= Gambling in Maine =

Legal forms of gambling in the U.S. state of Maine include parimutuel wagering on horse races, sports betting, the Maine Lottery, two casinos, and charitable gaming.

==Horse racing==
Parimutuel wagering on harness racing is permitted at two commercial racetracks, Hollywood Casino Hotel & Raceway in Bangor and First Tracks Cumberland, which operates at the Cumberland Fairgrounds in Cumberland. Brief harness racing meets of up to eight days each also occur at six agricultural fairs throughout the state, from July to October, with parimutuel wagering offered.

Wagering is also offered at three off-track betting parlors located in Lewiston, Sanford, and Waterville, and by advance-deposit wagering.

==Casinos==
Maine law allows two casinos: Hollywood Casino in Bangor and Oxford Casino in Oxford. The two casinos had a total annual net gaming revenue of $165 million as of 2022.

Slot machines at horse tracks were approved in a statewide referendum in 2003, but were rejected by voters in the city of Scarborough, leading to Bangor having the only permitted casino. The casino in Oxford was approved by a statewide referendum in 2010. The racino law was amended the following year to allow table games at Bangor.

==Sports betting==

Maine enacted legislation authorizing sports betting in 2022. Under the new law, the right to offer mobile sports betting was granted exclusively to Maine's federally recognized tribes. Tribes will be able to partner with third parties to operate their online sportsbook platforms, but would still have to retain a significant portion of the overall revenue. Retail sports betting will also be permitted in person at Maine's two commercial casino locations, at commercial racetracks, and at off-track betting facilities.

==Charitable gaming==
Maine law permits many types of community organizations to conduct various games of chance for fundraising purposes, including bingo (with prizes up to $400), raffles (with prize values up to $75,000), and card games (generally with a maximum bet of $1 per hand).

==Indian gaming==
State law grants Maine's four federally recognized tribes the exclusive right to offer mobile sports betting, as well as the right to conduct high-stakes bingo games with unlimited prize values.

In January 2026, Gov.
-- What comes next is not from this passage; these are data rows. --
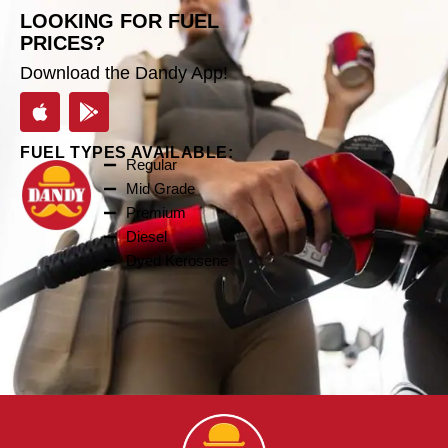
LOOKING FOR FUEL
PRICES?
Download the Dandy App!
FUEL TYPES AVAILABLE:
Regular
Mid Grade
Premium
Diesel
Dyed Kerosene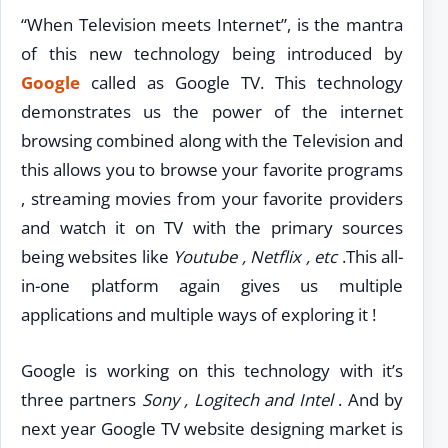
“When Television meets Internet”, is the mantra
of this new technology being introduced by
Google
called as Google TV. This technology
demonstrates us the power of the internet
browsing combined along with the Television and
this allows you to browse your favorite programs
, streaming movies from your favorite providers
and watch it on TV with the primary sources
being websites like
Youtube , Netflix , etc
.This all-
in-one platform again gives us multiple
applications and multiple ways of exploring it !
Google is working on this technology with it’s
three partners
Sony , Logitech and Intel
. And by
next year Google TV website designing market is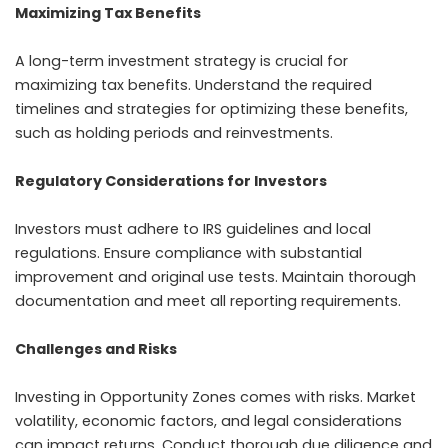
Maximizing Tax Benefits
A long-term investment strategy is crucial for
maximizing tax benefits. Understand the required
timelines and strategies for optimizing these benefits,
such as holding periods and reinvestments.
Regulatory Considerations for Investors
Investors must adhere to IRS guidelines and local
regulations. Ensure compliance with substantial
improvement and original use tests. Maintain thorough
documentation and meet all reporting requirements.
Challenges and Risks
Investing in Opportunity Zones comes with risks. Market
volatility, economic factors, and legal considerations
can impact returns. Conduct thorough due diligence and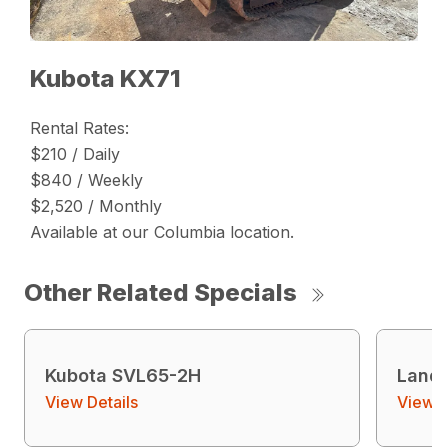
Kubota KX71
Rental Rates:
$210 / Daily
$840 / Weekly
$2,520 / Monthly
Available at our Columbia location.
Other Related Specials
Kubota SVL65-2H
Land 
View Details
View D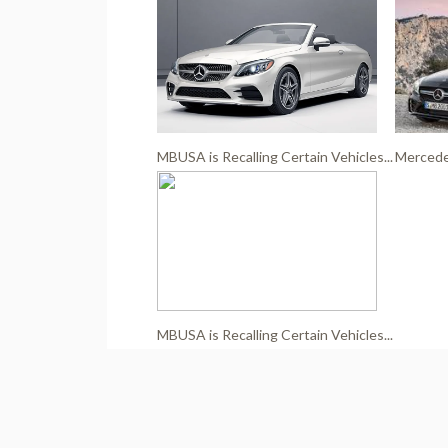
MBUSA is Recalling Certain Vehicles...
Mercedes
MBUSA is Recalling Certain Vehicles...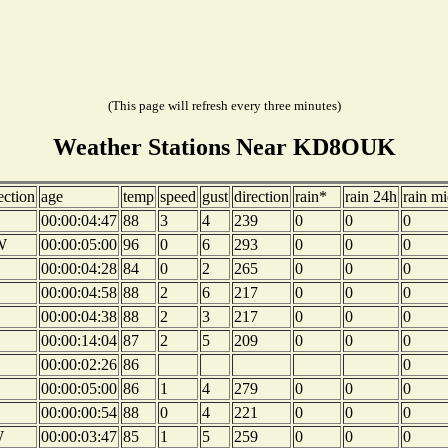
(This page will refresh every three minutes)
Weather Stations Near KD8OUK
ection
age
temp
speed
gust
direction
rain*
rain 24h
rain mi
00:00:04:47
88
3
4
239
0
0
0
W
00:00:05:00
96
0
6
293
0
0
0
00:00:04:28
84
0
2
265
0
0
0
00:00:04:58
88
2
6
217
0
0
0
00:00:04:38
88
2
3
217
0
0
0
00:00:14:04
87
2
5
209
0
0
0
00:00:02:26
86
0
00:00:05:00
86
1
4
279
0
0
0
00:00:00:54
88
0
4
221
0
0
0
W
00:00:03:47
85
1
5
259
0
0
0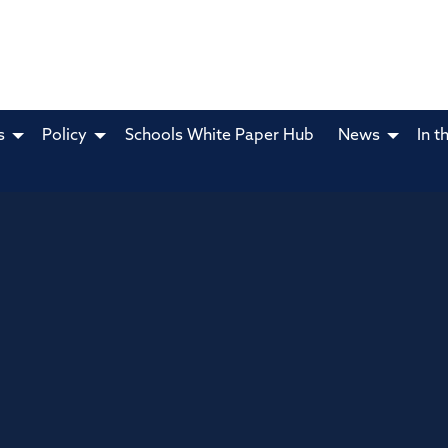
s
Policy
Schools White Paper Hub
News
In t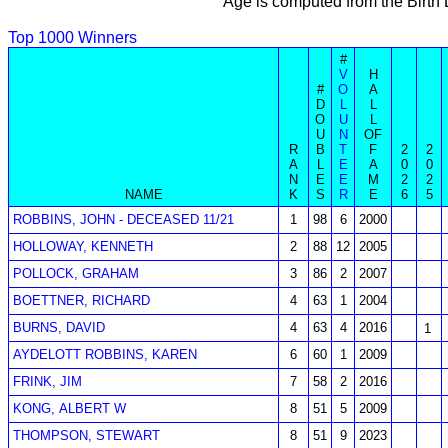
Age is computed from the Birth
Top 1000 Winners
#
V
H
#
O
A
D
L
L
O
U
L
U
N
OF
R
B
T
F
2
2
A
L
E
A
0
0
N
E
E
M
2
2
NAME
K
S
R
E
6
5
ROBBINS, JOHN - DECEASED 11/21
1
98
6
2000
HOLLOWAY, KENNETH
2
88
12
2005
POLLOCK, GRAHAM
3
86
2
2007
BOETTNER, RICHARD
4
63
1
2004
BURNS, DAVID
4
63
4
2016
1
AYDELOTT ROBBINS, KAREN
6
60
1
2009
FRINK, JIM
7
58
2
2016
KONG, ALBERT W
8
51
5
2009
THOMPSON, STEWART
8
51
9
2023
Janet Mills allowed Legislative Document 1164 to become law without her signature, allowing Maine's four federally recognized Wabanaki tribes to offer online casino gaming within the state.

The tribes do not have casino gaming rights that tribes in other states possess, because the Maine Indian Claims Settlement Act subjects the tribes' lands to state law, and excludes the Indian Gaming Regulatory Act from applying in the state.

==Lottery==
The Maine Lottery offers scratch-off and drawing games, including the multi-state Powerball and Mega Millions games.